4. Insufficient Testing
Thorough testing is integral to an app’s success and longevity. If you’re waiting to test your app until after it’s been released, you’re way behind. You’ll end up with poor ratings, bad metrics, and a user base that’s unwilling to give you a second chance. Instead, testing should occur throughout the development process.
5. No Need for an App
There are two common categories of apps. The first category could be classified as utility apps – or apps that exist to make your everyday life simpler and easier. The second category are entertainment apps. These are apps that people want (rather than need). Social media apps and games would fall under this heading.
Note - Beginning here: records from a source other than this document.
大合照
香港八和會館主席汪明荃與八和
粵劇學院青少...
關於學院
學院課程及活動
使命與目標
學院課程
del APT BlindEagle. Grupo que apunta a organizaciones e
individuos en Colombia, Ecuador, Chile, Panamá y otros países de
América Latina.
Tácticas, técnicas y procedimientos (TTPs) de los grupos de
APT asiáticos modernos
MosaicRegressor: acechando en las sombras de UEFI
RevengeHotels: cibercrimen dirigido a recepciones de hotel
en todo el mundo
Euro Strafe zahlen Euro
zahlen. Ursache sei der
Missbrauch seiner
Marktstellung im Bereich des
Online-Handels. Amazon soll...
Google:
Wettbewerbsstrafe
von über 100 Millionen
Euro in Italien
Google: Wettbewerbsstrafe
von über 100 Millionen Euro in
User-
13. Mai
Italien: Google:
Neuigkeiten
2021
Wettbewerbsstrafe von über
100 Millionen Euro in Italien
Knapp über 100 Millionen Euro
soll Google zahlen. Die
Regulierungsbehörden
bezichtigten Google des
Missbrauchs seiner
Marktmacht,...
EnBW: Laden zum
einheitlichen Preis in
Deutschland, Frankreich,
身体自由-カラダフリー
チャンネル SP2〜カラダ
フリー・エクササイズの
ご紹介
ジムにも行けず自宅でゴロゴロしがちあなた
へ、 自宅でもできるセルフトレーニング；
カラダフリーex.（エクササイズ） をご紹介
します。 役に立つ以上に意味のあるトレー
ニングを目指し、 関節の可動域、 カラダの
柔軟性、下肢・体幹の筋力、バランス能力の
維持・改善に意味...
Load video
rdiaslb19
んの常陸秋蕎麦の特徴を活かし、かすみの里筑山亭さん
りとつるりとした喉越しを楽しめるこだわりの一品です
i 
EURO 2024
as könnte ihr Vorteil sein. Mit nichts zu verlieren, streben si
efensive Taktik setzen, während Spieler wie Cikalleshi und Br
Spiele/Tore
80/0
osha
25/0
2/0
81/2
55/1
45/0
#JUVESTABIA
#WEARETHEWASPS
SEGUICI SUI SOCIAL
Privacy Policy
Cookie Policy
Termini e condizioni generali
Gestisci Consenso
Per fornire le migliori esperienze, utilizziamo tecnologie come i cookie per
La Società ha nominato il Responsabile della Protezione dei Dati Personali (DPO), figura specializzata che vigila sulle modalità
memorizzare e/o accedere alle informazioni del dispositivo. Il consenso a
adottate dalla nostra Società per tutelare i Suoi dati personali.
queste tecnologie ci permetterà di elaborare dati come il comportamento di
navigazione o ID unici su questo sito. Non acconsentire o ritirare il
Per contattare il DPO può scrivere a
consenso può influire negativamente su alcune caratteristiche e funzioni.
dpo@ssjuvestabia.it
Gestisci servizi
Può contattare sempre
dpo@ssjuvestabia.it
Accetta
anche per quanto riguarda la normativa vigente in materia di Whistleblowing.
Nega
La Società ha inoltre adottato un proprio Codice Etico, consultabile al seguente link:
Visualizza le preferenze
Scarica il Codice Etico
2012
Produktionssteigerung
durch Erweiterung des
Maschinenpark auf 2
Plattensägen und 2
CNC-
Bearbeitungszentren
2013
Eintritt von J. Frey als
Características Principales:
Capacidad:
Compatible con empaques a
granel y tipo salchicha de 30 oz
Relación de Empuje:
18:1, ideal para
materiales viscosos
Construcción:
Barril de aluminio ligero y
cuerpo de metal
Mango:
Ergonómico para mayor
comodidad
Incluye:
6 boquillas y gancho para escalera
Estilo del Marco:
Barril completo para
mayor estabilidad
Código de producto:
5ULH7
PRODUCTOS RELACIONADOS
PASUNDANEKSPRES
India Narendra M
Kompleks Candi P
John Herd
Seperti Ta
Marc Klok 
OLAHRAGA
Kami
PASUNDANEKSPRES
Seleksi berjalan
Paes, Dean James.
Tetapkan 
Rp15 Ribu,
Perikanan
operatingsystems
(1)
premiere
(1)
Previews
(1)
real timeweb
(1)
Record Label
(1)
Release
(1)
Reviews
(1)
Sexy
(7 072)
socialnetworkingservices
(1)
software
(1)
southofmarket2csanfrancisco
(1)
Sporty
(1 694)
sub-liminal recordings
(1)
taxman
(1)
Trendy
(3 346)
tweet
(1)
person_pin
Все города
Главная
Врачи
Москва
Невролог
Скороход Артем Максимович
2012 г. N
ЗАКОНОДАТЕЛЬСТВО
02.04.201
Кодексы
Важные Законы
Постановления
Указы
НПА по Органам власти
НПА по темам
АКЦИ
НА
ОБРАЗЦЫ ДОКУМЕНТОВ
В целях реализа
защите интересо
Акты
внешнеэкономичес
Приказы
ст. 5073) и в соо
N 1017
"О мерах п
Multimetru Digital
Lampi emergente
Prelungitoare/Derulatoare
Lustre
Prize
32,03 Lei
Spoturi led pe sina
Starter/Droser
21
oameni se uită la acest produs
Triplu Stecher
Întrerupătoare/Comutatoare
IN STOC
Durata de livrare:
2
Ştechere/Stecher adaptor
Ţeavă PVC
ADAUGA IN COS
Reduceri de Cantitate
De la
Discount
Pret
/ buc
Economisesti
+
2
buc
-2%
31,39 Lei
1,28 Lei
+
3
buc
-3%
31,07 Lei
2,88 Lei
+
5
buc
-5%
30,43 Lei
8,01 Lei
“One of the most common mistakes that companies make when developing apps is that there is no real need for the app in the first place,” digital marketer AJ Agrawal says. “Market research is a great test to decide whether you’re investing in an app that’s worthwhile or not. If it doesn’t help people live an easier life, or one that’s more enjoyable, it’s probably not worth it.”
6. Failure to Budget
If you aren’t careful, you can end up spending tens of thousands of dollars on an app. Sometimes this expense is necessary, while other times it’s the result of poor planning. A budget should be developed up front to avoid an overly expensive project.
Thorough Due Diligence for the Win
It’s imperative that you do your research ahead of time and avoid starting the app development process prematurely. The research phase can take months to see through and it isn’t something you can afford to cut corners on. Take your time, patiently perform your due diligence, and wait until the timing is right. Only then can you develop a successful app that aligns with your larger business objectives.